I sit beside him and try my best to explain without betraying myself.
‘It didn’t, and it did. That is how I ended up with my autism diagnosis, and the extras, once we got through the other things the doctors thought it might be. When they sent me home, I had the worst dissociative episode I’ve ever had, so things felt like they got worse, until I came back here.’
‘And now?’
‘I’m still figuring it out. I’ve got a lot of work to do, but I am starting to feel a little bit closer to myself, whatever that means,’ I say, unwanted tears pushing their way out of my eyeballs against my will.
‘That’s good.’
He takes my hand in his, squeezing it in his lap like he has many times before.
‘What if we start over, both try to be better friends to one another from here on out?’ he suggests.
‘I would love that. Although, there is nothing that feels more impossible to me right now than starting things over with you, Fran.’
‘Oh, right.’
His grip on my hand loosens, and I squeeze his to make sure he is still there.
‘Part of this whole deal is revisiting old memories, just a constant stream of them, all the time. I can’t really control it, it’s exhausting.
I think it’s my brain’s way of realigning and starting to heal itself.
So that’s what I mean. A clean slate is kind of impossible for me right now.
But I would love us to be better friends to one another, me to you especially.
I will do my best not to cry or try to kiss you every time I see you.
That would be a good starting point, I am aware. ’
I say the last part while wiping away my tears.
‘Well, I mean, that’s . . .’
My phone starts to vibrate in my pocket. It is on silent because it is always on silent, but it is still a strange sensation because no one has phoned me in months. When I take it out, it is even stranger to see Luke’s name on my screen, because I do not think he has ever phoned me in our lives.
‘Hello? Why are you calling me? This is so weird,’ I start.
‘Nora, Dad has had a heart attack. We’re on our way to the hospital. You all need to get here, now.’
Everything begins to melt.

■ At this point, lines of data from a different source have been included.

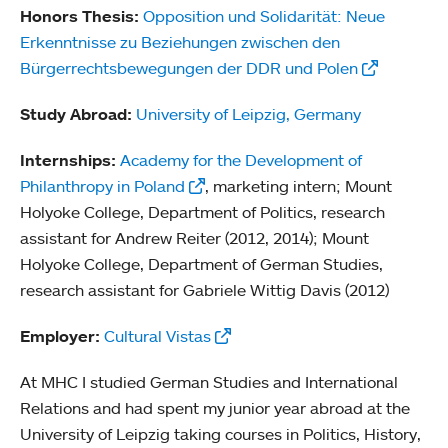
Honors Thesis:
Opposition und Solidarität: Neue
Erkenntnisse zu Beziehungen zwischen den
Bürgerrechtsbewegungen der DDR und Polen
Study Abroad:
University of Leipzig, Germany
Internships:
Academy for the Development of
Philanthropy in Poland
, marketing intern; Mount
Holyoke College, Department of Politics, research
assistant for Andrew Reiter (2012, 2014); Mount
Holyoke College, Department of German Studies,
research assistant for Gabriele Wittig Davis (2012)
Employer:
Cultural Vistas
At MHC I studied German Studies and International
Relations and had spent my junior year abroad at the
University of Leipzig taking courses in Politics, History,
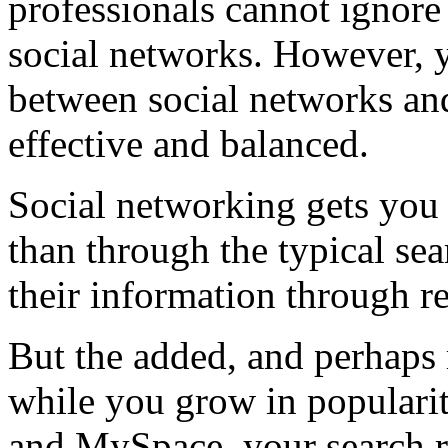
professionals cannot ignore
social networks. However, 
between social networks an
effective and balanced.
Social networking gets you 
than through the typical sea
their information through re
But the added, and perhaps 
while you grow in popularit
and MySpace, your search ra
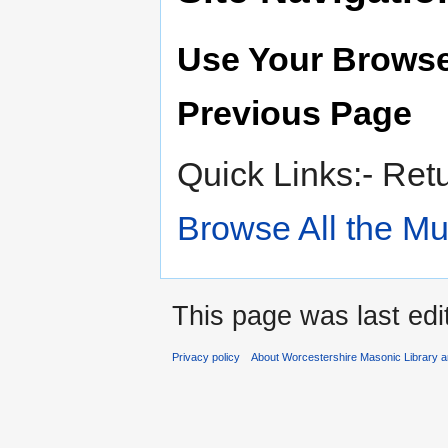
Use Your Browse
Previous Page
Quick Links:- Ret
Browse All the M
This page was last edi
Privacy policy
About Worcestershire Masonic Library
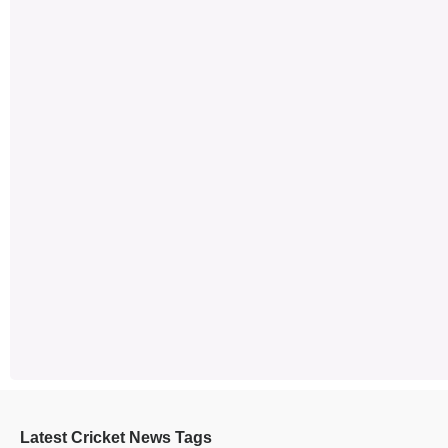
Latest Cricket News Tags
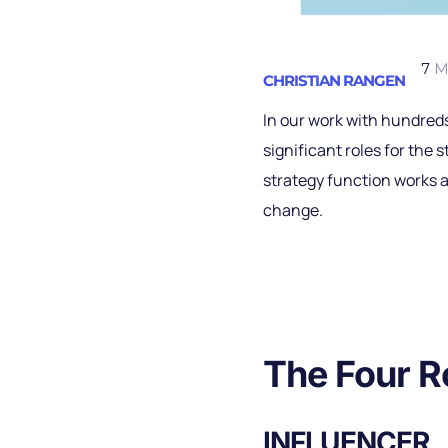
7
M
CHRISTIAN RANGEN
In our work with hundreds
significant roles for the 
strategy function works a
change.
The Four R
INFLUENCER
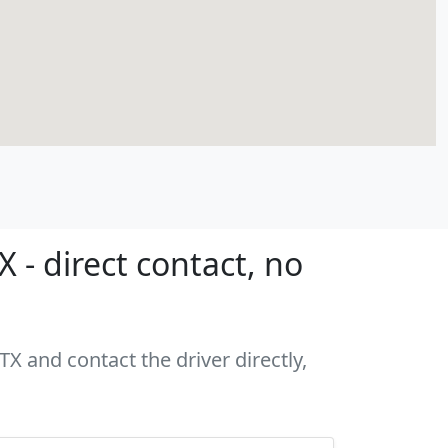
 - direct contact, no
TX and contact the driver directly,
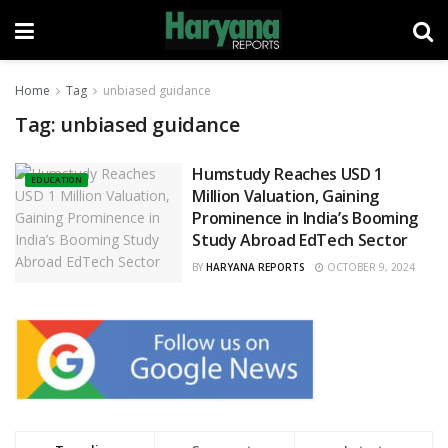
Home
Tag
unbiased guidance
Tag:
unbiased guidance
Humstudy Reaches USD 1
EDUCATION
Million Valuation, Gaining
Prominence in India’s Booming
Study Abroad EdTech Sector
BY
HARYANA REPORTS
OCTOBER 9, 2024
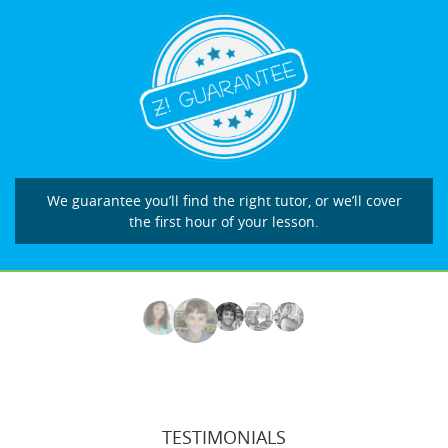
We guarantee you’ll find the right tutor, or we’ll cover
the first hour of your lesson.
TESTIMONIALS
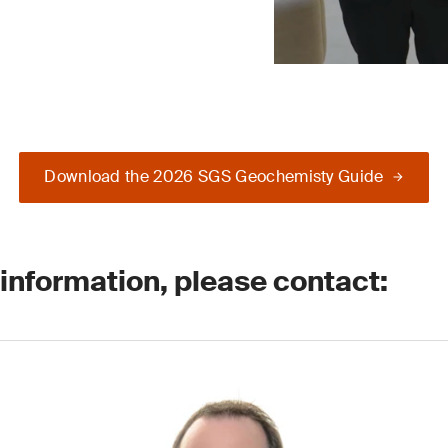
Download the 2026 SGS Geochemisty Guide
 information, please contact:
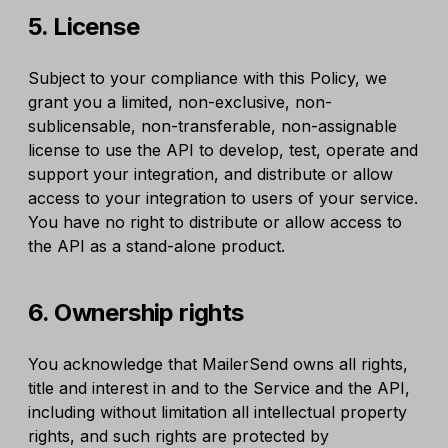
5. License
Subject to your compliance with this Policy, we
grant you a limited, non-exclusive, non-
sublicensable, non-transferable, non-assignable
license to use the API to develop, test, operate and
support your integration, and distribute or allow
access to your integration to users of your service.
You have no right to distribute or allow access to
the API as a stand-alone product.
6. Ownership rights
You acknowledge that MailerSend owns all rights,
title and interest in and to the Service and the API,
including without limitation all intellectual property
rights, and such rights are protected by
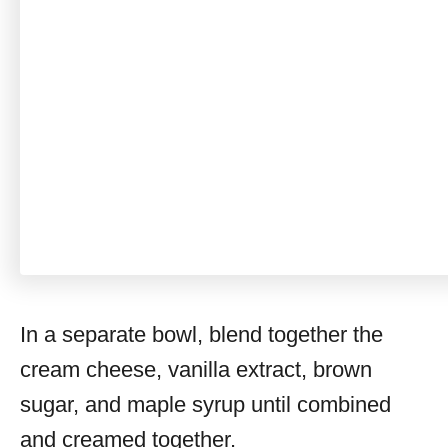
In a separate bowl, blend together the
cream cheese, vanilla extract, brown
sugar, and maple syrup until combined
and creamed together.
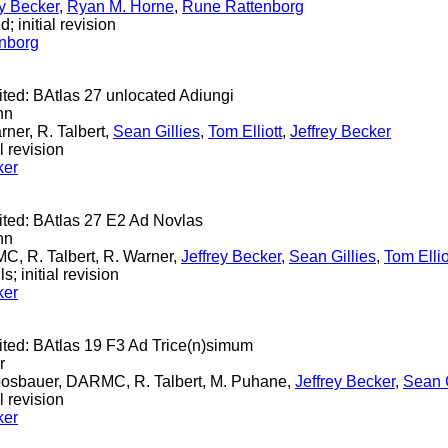
ey Becker
,
Ryan M. Horne
,
Rune Rattenborg
; initial revision
nborg
ited: BAtlas 27 unlocated Adiungi
nn
rner, R. Talbert,
Sean Gillies
,
Tom Elliott
,
Jeffrey Becker
l revision
ker
cited: BAtlas 27 E2 Ad Novlas
nn
C, R. Talbert, R. Warner,
Jeffrey Becker
,
Sean Gillies
,
Tom Ellio
s; initial revision
ker
cited: BAtlas 19 F3 Ad Trice(n)simum
r
Moosbauer, DARMC, R. Talbert, M. Puhane,
Jeffrey Becker
,
Sean G
l revision
ker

There is this thing that happens when you get the bad phone call, where your brain runs a montage of every bad phone call you have ever had and you remember life is a tiny thing, really, strung together with a limited number of precious moments spaced out unevenly between bad phone calls.
And the bad phone calls are there to remind you to stop wasting so much bloody time.
I hang up without saying goodbye, like the world is in slow motion, like I am in a movie, like this is a climactic narrative shift where the score might start to swell.
Like, like, like – a way to jump out of my body and hide instead in my head, where I only have to think about my feelings, rather than actually feel them.
Because if I let myself feel right now, I would disintegrate.